Karen Butler-Purry Receives Award For Outstanding Leadership In Graduate Education
Karen Butler-Purry, Texas A&M University associate provost and dean of the Graduate and Professional School, has been named the 2021 recipient of the Debra Stewart Award for Outstanding Leadership in Graduate Education by the Council of Graduate Schools (CGS). Butler-Purry was presented with the award earlier this month at the CGS Annual Meeting in New Orleans.
CGS praised Butler-Purry for her invaluable contributions to Texas A&M, including improving graduate students’ quality of life, educational experiences, professional development opportunities, as well as expanding access and funding opportunities for underrepresented minoritized students. In addition, CGS recognized her service as chair of the CGS Board of Directors and on the Executive Board of the Association of American Universities’ (AAU) Association of Graduate Schools and her advocacy for graduate education across the country in the areas of graduate student well-being, diversifying career pathways and broadening diversity resources.
“The CGS Board of Directors is pleased to recognize Dr. Butler-Purry’s leadership and service to the graduate education community,” said Andrew G. Campbell, dean of the Graduate School at Brown University and chair of the Council’s Board of Directors. “Karen is a passionate advocate for graduate student success and well-being. Under her leadership, Texas A&M University has developed comprehensive learning outcomes for master’s and doctoral students, increased data transparency, and demonstrated a deep commitment to ensuring access and opportunity for all.”
Timothy P. Scott, Texas A&M’s interim provost and executive vice president, said that the university is grateful for Butler-Purry’s outstanding service and passion for graduate education.
“Dr. Butler-Purry’s leadership exemplifies the ingenuity, persistence and fearlessness that has gotten her – as a woman of color – where she is today. She has skillfully guided the growth of graduate and professional education at Texas A&M and has been a constant advocate for diversity, inclusion and access to graduate education over the last 11 years. Because representation matters, her service to Texas A&M and graduate education stands as a model of excellence for young women, people of color, and people of other minoritized populations aspiring to leadership roles in higher education. This is a well-deserved award and Texas A&M could not be more proud of her,” Scott said.
Butler-Purry said she was especially honored to receive the Debra Stewart award, given the role Stewart played in her development as a leader in graduate education.
“This is a special honor,” Butler-Purry said. “Debra took me under her wing as I transitioned into my leadership role in graduate education at Texas A&M and in my early involvement with CGS. Her mentorship has been invaluable to me over the years, and her leadership, passion and dedication to advancing graduate education has been something I have tried to emulate.”
In her acceptance, Butler-Purry thanked her staff for the important work they have done to transform the Graduate and Professional School’s role at Texas A&M.

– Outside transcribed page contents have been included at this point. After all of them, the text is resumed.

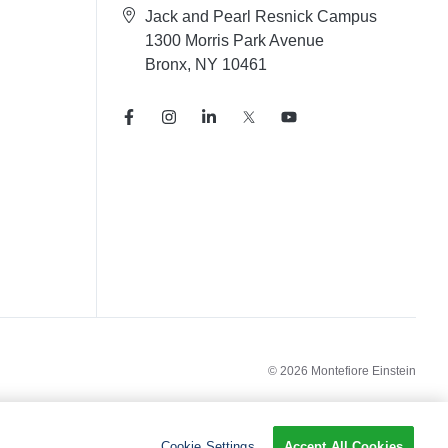
Jack and Pearl Resnick Campus
1300 Morris Park Avenue
Bronx, NY 10461
© 2026 Montefiore Einstein
Cookie Settings
Accept All Cookies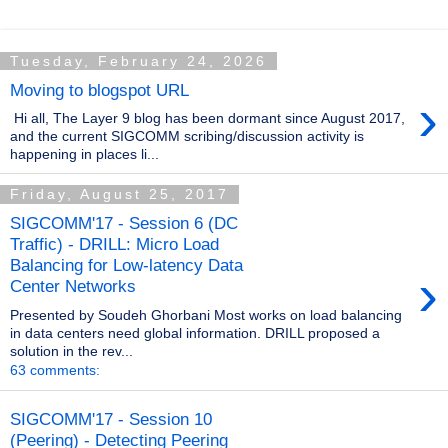
Tuesday, February 24, 2026
Moving to blogspot URL
›
Hi all, The Layer 9 blog has been dormant since August 2017,
and the current SIGCOMM scribing/discussion activity is
happening in places li...
Friday, August 25, 2017
SIGCOMM'17 - Session 6 (DC
Traffic) - DRILL: Micro Load
Balancing for Low-latency Data
›
Center Networks
Presented by Soudeh Ghorbani Most works on load balancing
in data centers need global information. DRILL proposed a
solution in the rev...
63 comments:
SIGCOMM'17 - Session 10
(Peering) - Detecting Peering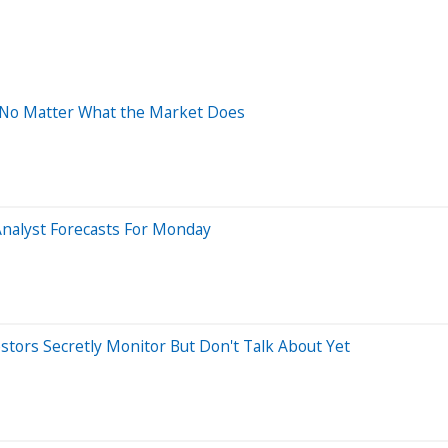
g No Matter What the Market Does
Analyst Forecasts For Monday
estors Secretly Monitor But Don't Talk About Yet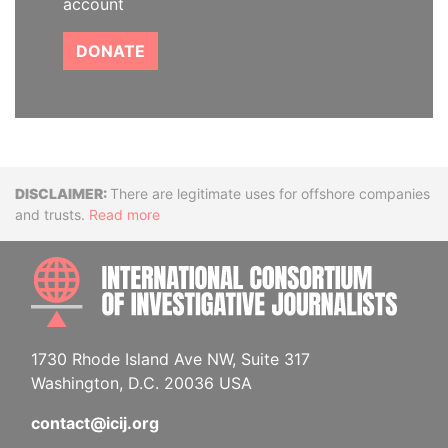
account
DONATE
Disclaimer
There are legitimate uses for offshore companies
and trusts.
Read more
INTE
1730 Rhode Island Ave NW, Suite 317
Washington, D.C. 20036 USA
contact@icij.org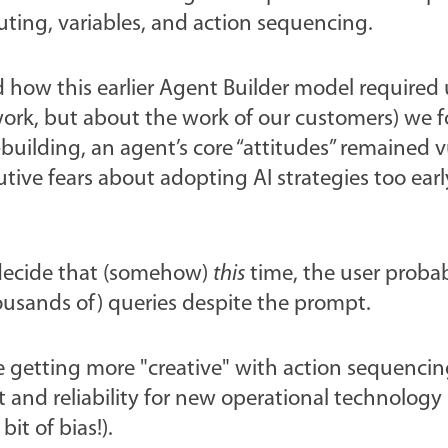
outing, variables, and action sequencing.
 how this earlier Agent Builder model required 
ork, but about the work of our customers) we 
uilding, an agent’s core “attitudes” remained v
ive fears about adopting AI strategies too early
 decide that (somehow)
this
time, the user proba
housands of) queries despite the prompt.
e getting more "creative" with action sequenci
 and reliability for new operational technology
it of bias!).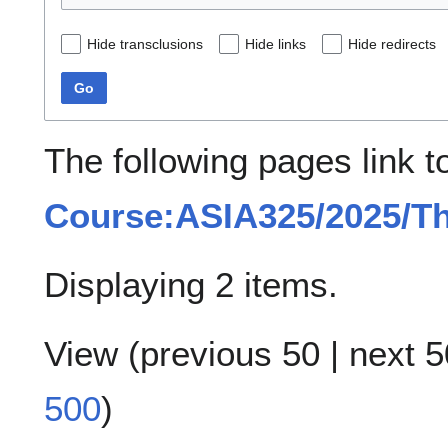
Hide transclusions
Hide links
Hide redirects
Go
The following pages link t
Course:ASIA325/2025/T
Displaying 2 items.
View (
previous 50
|
next 5
500
)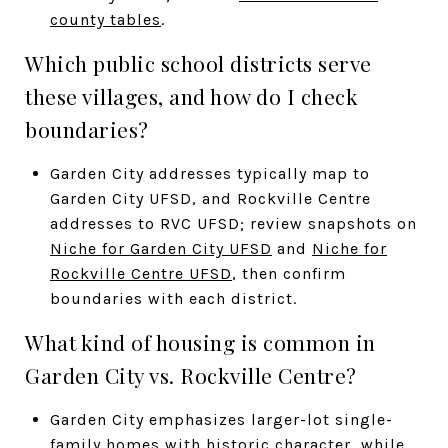
county tables
.
Which public school districts serve
these villages, and how do I check
boundaries?
Garden City addresses typically map to
Garden City UFSD, and Rockville Centre
addresses to RVC UFSD; review snapshots on
Niche for Garden City UFSD
and
Niche for
Rockville Centre UFSD
, then confirm
boundaries with each district.
What kind of housing is common in
Garden City vs. Rockville Centre?
Garden City emphasizes larger-lot single-
family homes with historic character, while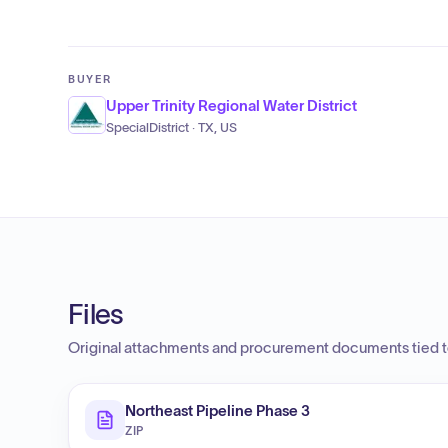
BUYER
Upper Trinity Regional Water District
SpecialDistrict · TX, US
Files
Original attachments and procurement documents tied to
Northeast Pipeline Phase 3
ZIP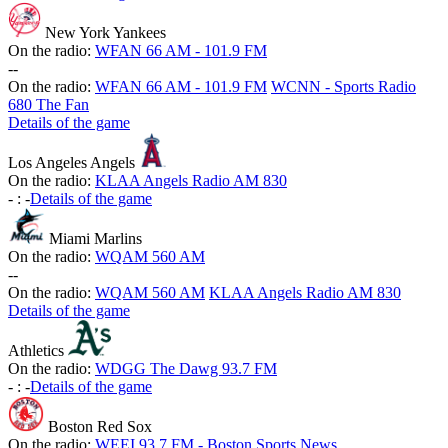
New York Yankees
On the radio:
WFAN 66 AM - 101.9 FM
-
-
On the radio:
WFAN 66 AM - 101.9 FM
WCNN - Sports Radio
680 The Fan
Details of the game
Los Angeles Angels
On the radio:
KLAA Angels Radio AM 830
-
:
-
Details of the game
Miami Marlins
On the radio:
WQAM 560 AM
-
-
On the radio:
WQAM 560 AM
KLAA Angels Radio AM 830
Details of the game
Athletics
On the radio:
WDGG The Dawg 93.7 FM
-
:
-
Details of the game
Boston Red Sox
On the radio:
WEEI 93.7 FM - Boston Sports News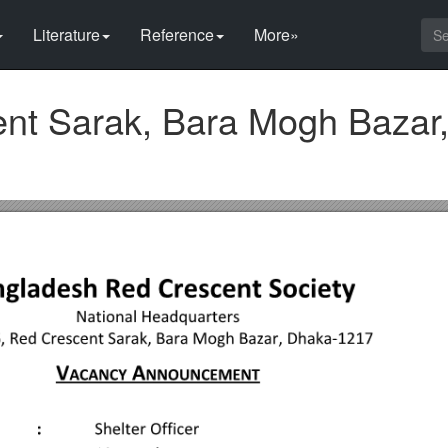
Literature
Reference
More»
nt Sarak, Bara Mogh Bazar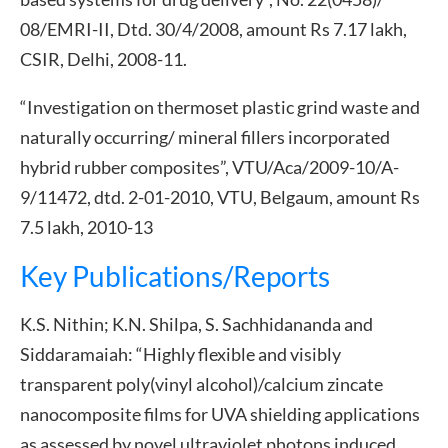
08/EMRI-II, Dtd. 30/4/2008, amount Rs 7.17 lakh,
CSIR, Delhi, 2008-11.
“Investigation on thermoset plastic grind waste and
naturally occurring/ mineral fillers incorporated
hybrid rubber composites”, VTU/Aca/2009-10/A-
9/11472, dtd. 2-01-2010, VTU, Belgaum, amount Rs
7.5 lakh, 2010-13
Key Publications/Reports
K.S. Nithin; K.N. Shilpa, S. Sachhidananda and
Siddaramaiah: “Highly flexible and visibly
transparent poly(vinyl alcohol)/calcium zincate
nanocomposite films for UVA shielding applications
as assessed by novel ultraviolet photons induced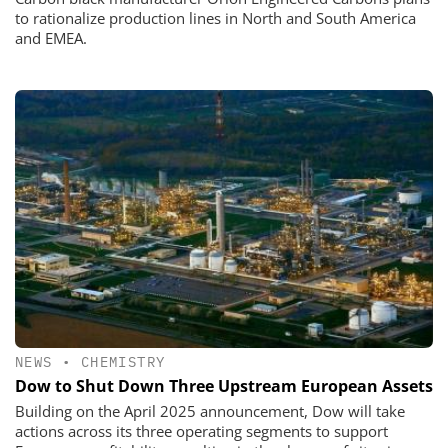
to rationalize production lines in North and South America
and EMEA.
NEWS
•
CHEMISTRY
Dow to Shut Down Three Upstream European Assets
Building on the April 2025 announcement, Dow will take
actions across its three operating segments to support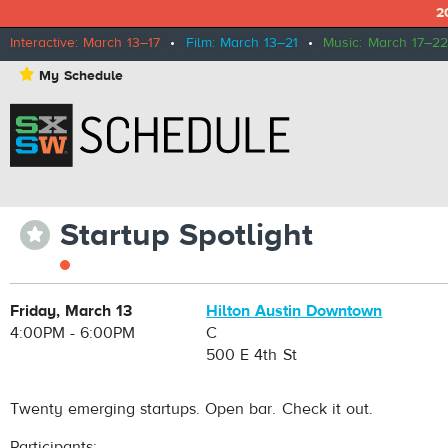
2
Interactive: March 13–17
•
Film: March 13–21
•
Music: March 17–22
⋆
My Schedule
Startup Spotlight
⋆
Friday, March 13
Hilton Austin Downtown
4:00PM - 6:00PM
C
500 E 4th St
Twenty emerging startups. Open bar. Check it out.
Participants: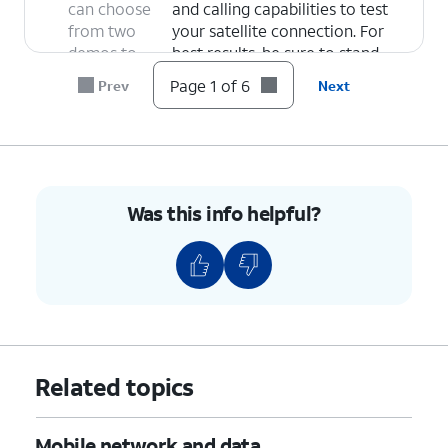
can choose
and calling capabilities to test
from two
your satellite connection. For
demos to
best results, be sure to stand
test
where you have a clear view of
Page 1 of 6
Prev
Next
network
the sky.
functionality
Emergency SOS Demo
- Select
via satellite:
this option to get a walkthrough
of Emergency SOS features so
you can be prepared for what to
Was this info helpful?
expect in an emergency. It will
then begin a satellite
connection test.
6.
You've completed the steps!
Related topics
Mobile network and data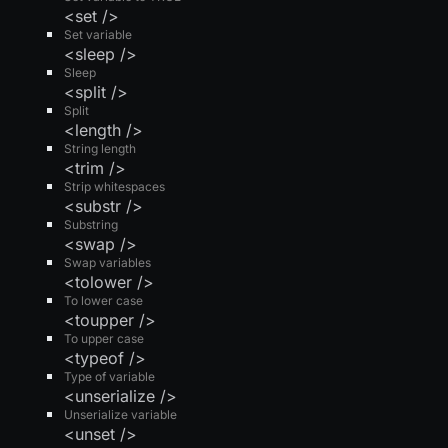
<set />
Set variable
<sleep />
Sleep
<split />
Split
<length />
String length
<trim />
Strip whitespaces
<substr />
Substring
<swap />
Swap variables
<tolower />
To lower case
<toupper />
To upper case
<typeof />
Type of variable
<unserialize />
Unserialize variable
<unset />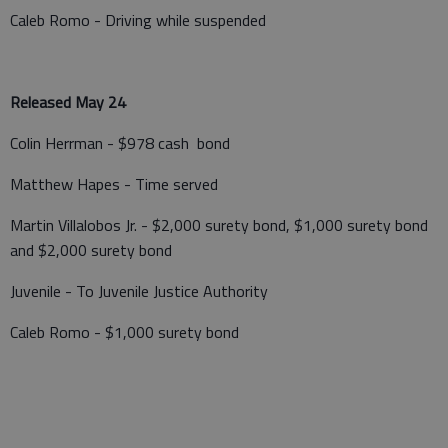
Caleb Romo - Driving while suspended
Released May 24
Colin Herrman - $978 cash bond
Matthew Hapes - Time served
Martin Villalobos Jr. - $2,000 surety bond, $1,000 surety bond
and $2,000 surety bond
Juvenile - To Juvenile Justice Authority
Caleb Romo - $1,000 surety bond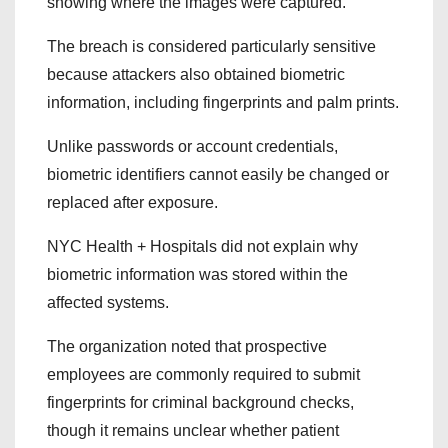
showing where the images were captured.
The breach is considered particularly sensitive
because attackers also obtained biometric
information, including fingerprints and palm prints.
Unlike passwords or account credentials,
biometric identifiers cannot easily be changed or
replaced after exposure.
NYC Health + Hospitals did not explain why
biometric information was stored within the
affected systems.
The organization noted that prospective
employees are commonly required to submit
fingerprints for criminal background checks,
though it remains unclear whether patient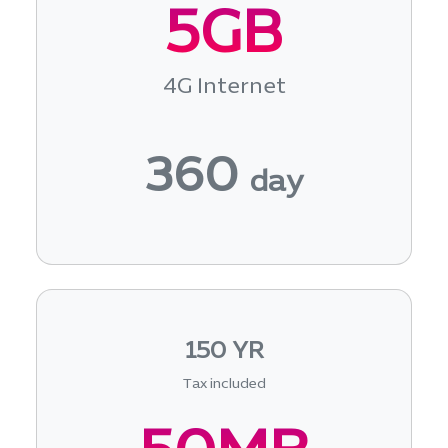
5GB
4G Internet
360
day
150 YR
Tax included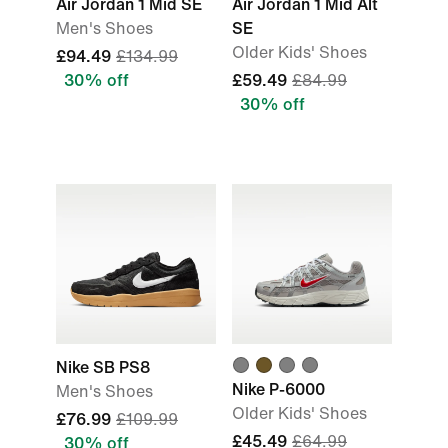
Air Jordan 1 Mid SE
Air Jordan 1 Mid Alt
Men's Shoes
SE
Older Kids' Shoes
£94.49
£134.99
30% off
£59.49
£84.99
30% off
Nike SB PS8
Nike P-6000
Men's Shoes
Older Kids' Shoes
£76.99
£109.99
£45.49
£64.99
30% off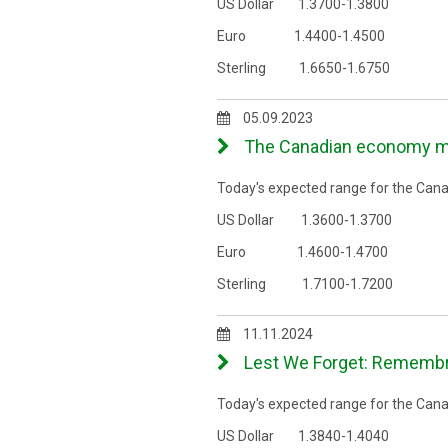
US Dollar 1.3700-1.3800
Euro 1.4400-1.4500
Sterling 1.6650-1.6750
05.09.2023
The Canadian economy may 
Today's expected range for the Canad
US Dollar 1.3600-1.3700
Euro 1.4600-1.4700
Sterling 1.7100-1.7200
11.11.2024
Lest We Forget: Remembra
Today's expected range for the Canad
US Dollar 1.3840-1.4040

“Together, we have changed the perception of what the Grad School does,” she said. “Ten years ago, we were seen as a processing office that sometimes presented unnecessary obstacles for graduate students. Today, we are valued by our community as an advocate and supporter of graduate students and a collaborative partner with which faculty, administrators and staff work to strengthen graduate programs, support students, champion equity and advance graduate education at Texas A&M and beyond.”